China has been Venezuela's go-to banker since 2007 when Beijing bankrolled the Hugo Chavez administration until his death in 2013. Now, China is doing the same for Nicolas Maduro with a mix of cash, loans and investment commitments totalling $65 billion, according to a database kept and maintained by Boston University and the Inter−American Dialogue.
China's banks, the China Development Bank and China Ex-Im Bank, lend to Latin American countries. But Venezuela, Argentina and Ecuador have been the main focus of lending agreements with China because these countries cannot borrow easily on the global market. China looks on these loans as not only being profit-driven but as being a way to create good diplomatic relations.
Venezuela's Economy Vice-President Miguel Perez told Reuters on Monday that "all" conditions, including loan time-frames, investment amounts and other aspects of the oil-for-loans contracts have been approved. "Today we can say that we've agreed to new commercial conditions that are adapted to the country's reality," Perez said in an interview in his office at the Industry Ministry, which he also heads. He declined to elaborate.

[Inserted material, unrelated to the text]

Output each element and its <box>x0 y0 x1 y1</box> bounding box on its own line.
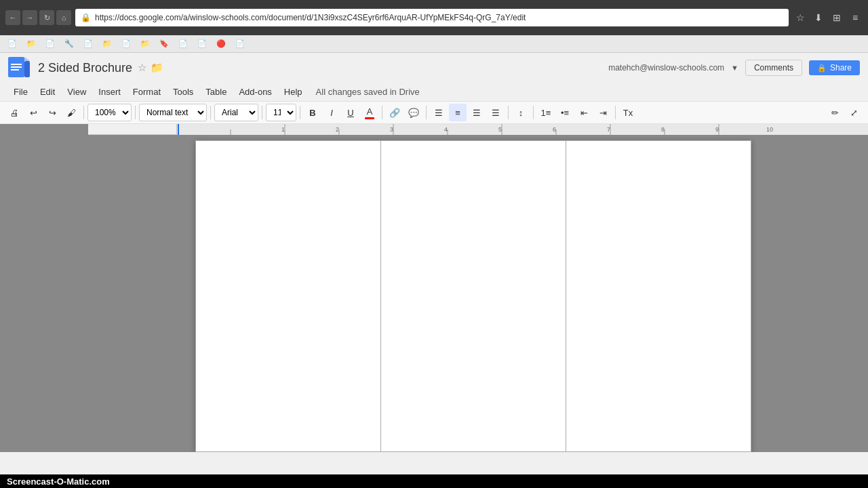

The Daily Mail is reporting that Chinese officials could not be immediately reached for comment. But when asked earlier on Monday if China was going to give aid to Caracas, a spokesperson for China's Foreign Ministry said Venezuela's economic crisis was a domestic matter.
There is still the very real fear the state-run oil company PDVSA could default. But Perez reaffirmed that the $4 billion debt would be honored. The company's president said it was in talks with international banks over refinancing debt. While Perez is said to be more inclined toward reforms than other socialist party members, it is doubtful if he alone could succeed in turning around the economy, given the dire predicament it is in now.
It is a really big mess right now, and with Venezuela on the brink, it will be worth watching closely to see what happens next. Let's hope the country doesn't fall into open rebellion, or worse.